Stop Motion Animated Feature Oscar Nominees Ranked

6. Guillermo del Toro’s Pinocchio (2022)

Guillermo del Toro’s Pinocchio Review

In this latest adaptation of Carlo Collodi’s 1883 novel “The Adventures of Pinocchio”, the masterful director Guillermo del Toro delivers the most moving and relevant retelling of the story to date, which took home the BAFTA for Best Animated Film.

Geppetto (David Bradley) is a woodcarver rendered distraught by the sudden death of his young son, Carlo (Gregory Mann), when a World War I bomb drops on their small Italian village. In a drunken rage, he builds a rough wooden puppet to replace Carlo and wishes him to come to life. In the morning, the puppet wakes as Pinocchio (also Mann) and embarks out into the world under the guidance of Sebastian J. Cricket (Ewan McGregor). As del Toro told Anthony Breznican at Vanity Fair, the story is about a child who’s ‘thrown into the world’ and must learn about life on his own. For the director, ‘The virtue Pinocchio has is to disobey. At a time when everybody else behaves as a puppet—he doesn’t.’

This film betrays a unique self-reflexivity by telling this story in stop motion with actual puppets that come to life. Set in Fascist Italy where everyone is expected to obey authority, the story draws parallels between the human characters and the cheerful, innocent puppet learning to follow his own moral compass. Based on illustrations by Gris Grimly, the character design reimagines Pinocchio as earthier, imperfect, and less cutesy, but he has real playfulness and heart. The emotional weight of the film is bolstered by recurring themes of religion and pacifism throughout del Toro’s oeuvre, and you might even shed a tear by the end.

5. Fantastic Mr. Fox (2009)

Fantastic Mr. Fox Review

From acclaimed director Wes Anderson, this homespun and exciting film stamps the auteur’s signature narrative and visual style on a Roald Dahl story with a light-hearted, yet deeply moving focus.

Mr. Fox (George Clooney) and his wife Felicity (Meryl Streep) are successful bird thieves, but when they’re caught in a farmer’s trap, she reveals she’s pregnant and they decide to settle down. Years later, now a newspaper columnist, Mr. Fox wants to pull one final heist on the three most vicious farmers in the area, Boggis (Robin Hurlstone), Bunce (Hugo Guinness), and Bean (Michael Gambon). The middle-aged fox must protect his family and woodland community when the farmers seek revenge. The film also features many of Anderson’s usual players, including Jason Schwartzman, Bill Murray, Willem Dafoe, Owen Wilson, and Adrien Brody.

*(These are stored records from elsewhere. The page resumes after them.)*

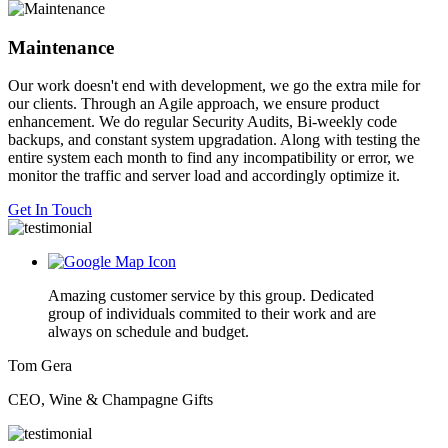
Maintenance
Our work doesn't end with development, we go the extra mile for
our clients. Through an Agile approach, we ensure product
enhancement. We do regular Security Audits, Bi-weekly code
backups, and constant system upgradation. Along with testing the
entire system each month to find any incompatibility or error, we
monitor the traffic and server load and accordingly optimize it.
Get In Touch
Amazing customer service by this group. Dedicated
group of individuals commited to their work and are
always on schedule and budget.
Tom Gera
CEO, Wine & Champagne Gifts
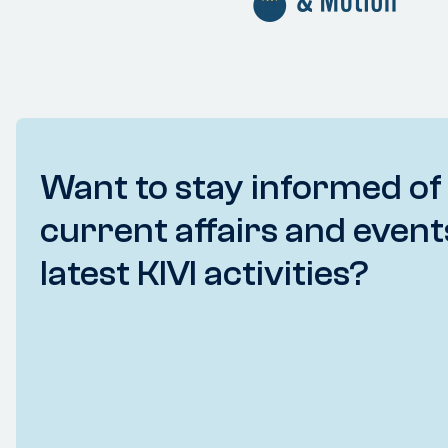
Want to stay informed of
current affairs and event
latest KIVI activities?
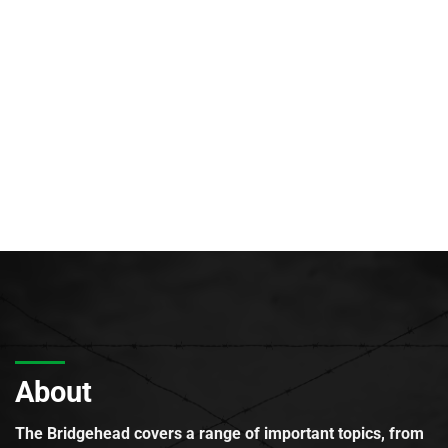
About
The Bridgehead covers a range of important topics, from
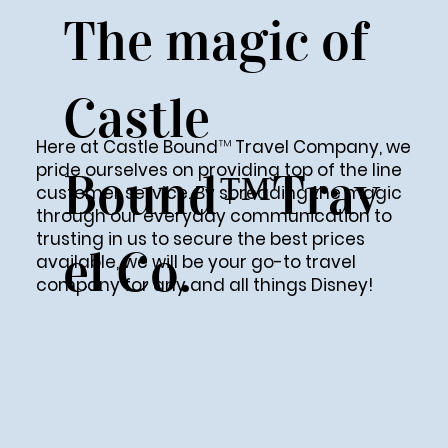
The magic of
Castle
™
Here at Castle Bound
Travel Company, we
pride ourselves on providing top of the line
Bound™Trav
customer service. By spreading the magic
through our everyday communication to
trusting in us to secure the best prices
el Co.
available, we will be your go-to travel
company for any and all things Disney!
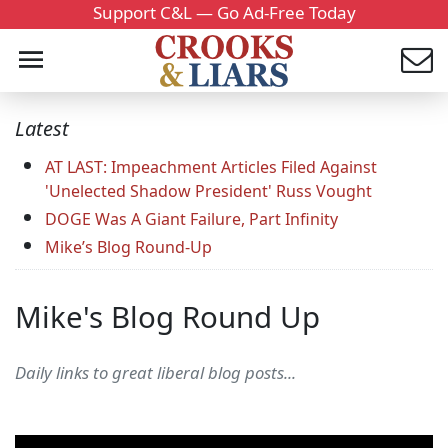
Support C&L — Go Ad-Free Today
Latest
AT LAST: Impeachment Articles Filed Against
'Unelected Shadow President' Russ Vought
DOGE Was A Giant Failure, Part Infinity
Mike’s Blog Round-Up
Mike's Blog Round Up
Daily links to great liberal blog posts...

Fantastic Mr. Fox is a shining example of the best of Anderson’s unique style. His masterful mise-en-scène creates a bright, cheerful, and colourful backdrop to the witty and heartfelt performances by stars Clooney and Streep. Mr. Fox undergoes organic character growth as he learns to put his family and community before his own interests. Despite the auteur’s characteristic symmetry and detachment, he brings a humanity to these inanimate puppets to tell a truly universal story about legacy, individuality, community, and gratitude for what you have.

4. Kubo and the Two Strings (2016)

Laika boasts some of its finest, most beautiful animation in this sweeping story that tackles loss and heartache with maturity, honesty, and warmth.

In feudal Japan, an adventurous boy named Kubo (Art Parkinson) is skilled with controlling origami figures with his magical shamisen, a Japanese stringed instrument. With the help of Monkey (Charlize Theron) and Beetle (Matthew McConaughey), he must complete three quests and battle his evil aunts (Rooney Mara) and his grandfather, the Moon King (Ralph Fiennes), who broke up his family and stole his left eye as a baby.

The film has received wide acclaim for its stop motion craftsmanship and its seamless integration of CGI support in the background. The puppet design is particularly noteworthy due to its beautiful use of textiles and intricately detailed natural materials like leaves, branches, and feathers. Despite a disappointing box office performance, Kubo and the Two Strings was praised for its mature treatment of memory, storytelling, loss, and family, balanced with genuine hopefulness and joy. However, like Wes Anderson’s Isle of Dogs, director and Laika CEO Travis Knight’s Kubo and the Two Strings has been criticized for cultural appropriation and whitewashing the voice cast that is noticeably lacking in Japanese talent.